Donald Trump a bâti son image sur le mythe du négociateur infaillible. Il a pourtant connu six faillites au cours de sa carrière, et l’épisode iranien, où les réflexes du monde des affaires se heurtent aux réalités géopolitiques, pourrait bien être la septième.

Le chef de la minorité démocrate au Sénat, Chuck Schumer, s'est prononcé contre l'accord sur le nucléaire iranien conclu par Trump. Le 23 juin 2026 au Capitole. (Photo Kevin Dietsch / Getty Images via AFP)

Lorsqu’une entreprise fait faillite aux États-Unis, elle se place sous la protection du Chapter 11, l’équivalent de la procédure de sauvegarde en France. Pour le président milliardaire, ce fameux Chapter 11 aura été tout au long de sa carrière un outil lui permettant d’effacer ses échecs et de refaire continuellement peau neuve. En somme, une variante économique du « Game Over » des jeux vidéo, qui ont tant inspiré la communication de guerre de la Maison-Blanche pendant le conflit avec l’Iran.

Trump est habitué à prendre des risques, en raison de son tempérament, mais aussi parce qu’il n’a jamais eu à rendre de comptes dans sa vie.

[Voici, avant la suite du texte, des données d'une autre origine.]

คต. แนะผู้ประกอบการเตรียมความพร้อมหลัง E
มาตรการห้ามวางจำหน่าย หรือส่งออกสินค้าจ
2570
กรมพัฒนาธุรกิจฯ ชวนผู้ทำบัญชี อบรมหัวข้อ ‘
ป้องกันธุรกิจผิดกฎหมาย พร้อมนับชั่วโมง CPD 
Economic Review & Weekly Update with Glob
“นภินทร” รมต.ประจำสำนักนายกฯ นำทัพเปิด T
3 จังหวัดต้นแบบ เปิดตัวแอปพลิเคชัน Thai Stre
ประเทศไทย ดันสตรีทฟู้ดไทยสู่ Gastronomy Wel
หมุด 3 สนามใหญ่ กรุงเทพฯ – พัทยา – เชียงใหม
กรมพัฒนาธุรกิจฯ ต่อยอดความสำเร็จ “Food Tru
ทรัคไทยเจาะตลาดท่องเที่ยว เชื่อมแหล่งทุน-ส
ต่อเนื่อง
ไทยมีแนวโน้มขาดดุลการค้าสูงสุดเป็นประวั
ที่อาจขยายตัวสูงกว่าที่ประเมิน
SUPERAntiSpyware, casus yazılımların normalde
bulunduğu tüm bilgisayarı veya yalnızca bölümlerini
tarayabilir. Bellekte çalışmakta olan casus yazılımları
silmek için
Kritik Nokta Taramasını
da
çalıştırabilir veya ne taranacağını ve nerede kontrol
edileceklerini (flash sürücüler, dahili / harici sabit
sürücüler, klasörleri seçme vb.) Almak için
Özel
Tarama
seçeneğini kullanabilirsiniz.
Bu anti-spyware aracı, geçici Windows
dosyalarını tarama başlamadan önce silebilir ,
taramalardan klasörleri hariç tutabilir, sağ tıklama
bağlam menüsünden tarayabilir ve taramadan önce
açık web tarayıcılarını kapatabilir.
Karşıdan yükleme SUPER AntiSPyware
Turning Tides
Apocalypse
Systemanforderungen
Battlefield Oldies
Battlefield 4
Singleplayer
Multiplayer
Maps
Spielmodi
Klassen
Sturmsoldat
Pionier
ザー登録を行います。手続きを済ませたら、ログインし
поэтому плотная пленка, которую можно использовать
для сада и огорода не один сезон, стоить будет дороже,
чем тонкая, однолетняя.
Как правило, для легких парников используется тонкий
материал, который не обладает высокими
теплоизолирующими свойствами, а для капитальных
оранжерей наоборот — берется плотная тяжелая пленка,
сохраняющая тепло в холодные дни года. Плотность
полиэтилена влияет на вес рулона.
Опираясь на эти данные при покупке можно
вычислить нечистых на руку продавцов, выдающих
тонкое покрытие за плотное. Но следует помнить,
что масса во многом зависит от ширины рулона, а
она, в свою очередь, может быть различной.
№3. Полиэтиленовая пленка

L’incurie du ministre de la Justice de Joe Biden, incapable de le poursuivre pour sa responsabilité dans le coup d’État du 6 janvier 2021, la générosité de son père, qui l’a souvent tiré de mauvais pas, ou encore les procédures juridiques américaines permettant de négocier des transactions financières l’ont toujours sorti d’affaire, malgré des nombreux démêlés avec la justice.

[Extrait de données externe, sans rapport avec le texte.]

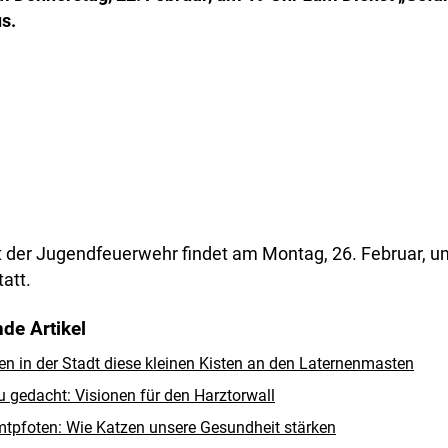
s.
 der Jugendfeuerwehr findet am Montag, 26. Februar, u
att.
de Artikel
 in der Stadt diese kleinen Kisten an den Laternenmasten
 gedacht: Visionen für den Harztorwall
tpfoten: Wie Katzen unsere Gesundheit stärken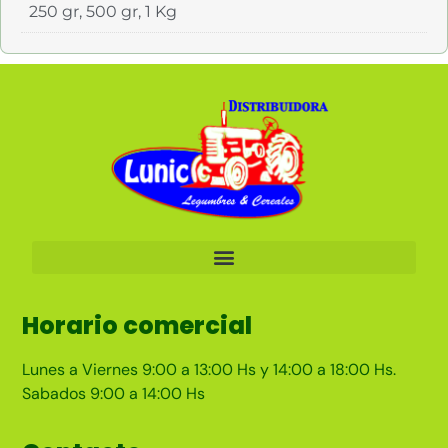
250 gr, 500 gr, 1 Kg
Horario comercial
Lunes a Viernes 9:00 a 13:00 Hs y 14:00 a 18:00 Hs.
Sabados 9:00 a 14:00 Hs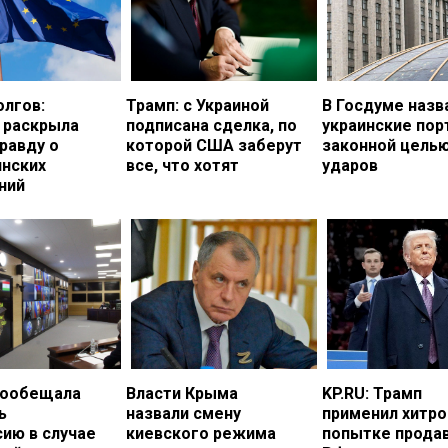
олгов:
Трамп: с Украиной
В Госдуме назв
 раскрыла
подписана сделка, по
украинские по
равду о
которой США заберут
законной цель
инских
все, что хотят
ударов
ний
пообещала
Власти Крыма
KP.RU: Трамп
ь
назвали смену
применил хитро
ию в случае
киевского режима
попытке прода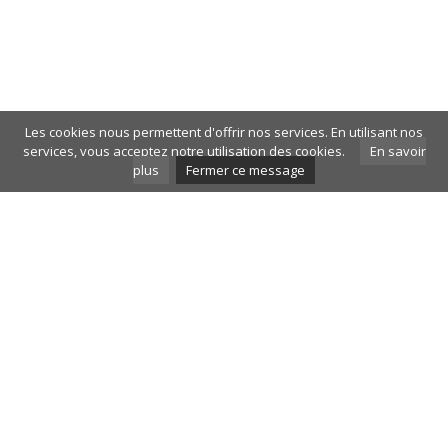
Les cookies nous permettent d'offrir nos services. En utilisant nos
services, vous acceptez notre utilisation des cookies.
En savoir
plus
Fermer ce message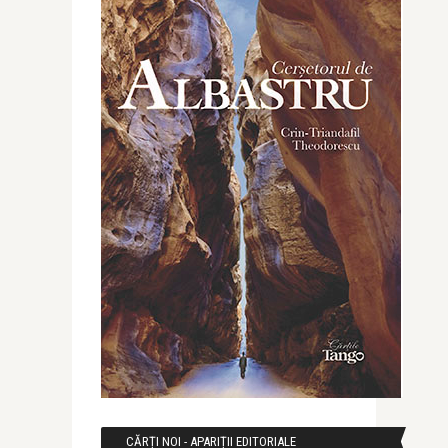
CĂRȚI NOI - APARIȚII EDITORIALE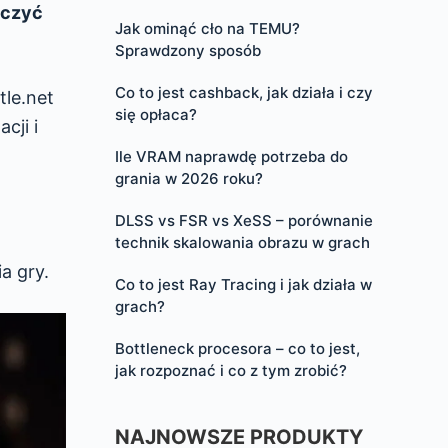
ączyć
Jak ominąć cło na TEMU?
Sprawdzony sposób
Co to jest cashback, jak działa i czy
tle.net
się opłaca?
cji i
Ile VRAM naprawdę potrzeba do
grania w 2026 roku?
DLSS vs FSR vs XeSS – porównanie
technik skalowania obrazu w grach
a gry.
Co to jest Ray Tracing i jak działa w
grach?
Bottleneck procesora – co to jest,
jak rozpoznać i co z tym zrobić?
NAJNOWSZE PRODUKTY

Ce fameux Chapter 11 lui a également permis de ne jamais assumer les conséquences de ses échecs dans les affaires, sanctionnés par six faillites retentissantes. Cela ne l’a pourtant pas empêché d’être élu président sur la fiction de sa réussite d’homme d’affaires. Il est même parvenu à se faire passer pour un homme d’affaire à succès grâce à l’émission de téléréalité The Apprentice, qui mettait en scène un businessman redoutable. Cette émission a largement contribué à façonner le « personnage Trump », celui-là même qui lui a ouvert les portes de la Maison-Blanche, au grand regret de son producteur …

La géopolitique : une gifle de réalité pour Trump

Dans la téléréalité, un épisode chasse l’autre : le rythme est essentiel pour retenir le téléspectateur. La guerre en Iran a fini par lasser Trump, qui cherche désormais à en sortir à tout prix afin d’ouvrir une nouvelle séquence de sa présidence, avec une nouvelle intrigue et de nouveaux personnages. Homme de téléréalité plus que stratège géopolitique, il a sans doute vu dans cette guerre l’occasion de redonner du souffle à son mandat en prenant un risque qu’il croyait limité, surtout après le succès de la capture de Maduro au Venezuela.

Il n’y a probablement pas vu un enjeu géostratégique majeur susceptible de mal tourner, sous-estimant à la fois les risques et la possibilité de l’échec. En diplomatie, il n’existe pas de Chapter 11 permettant de repartir à zéro après une mauvaise décision. Les conséquences d’une faillite géostratégique ne se résument pas à quelques clients floués ou fournisseurs laissés sur le carreau. Elles se mesurent à la crédibilité d’un pays en lambeaux et à la stabilité du monde remise en question, qui seront l’héritage de cette septième faillite trumpienne, la plus coûteuse et la plus dommageable de toutes.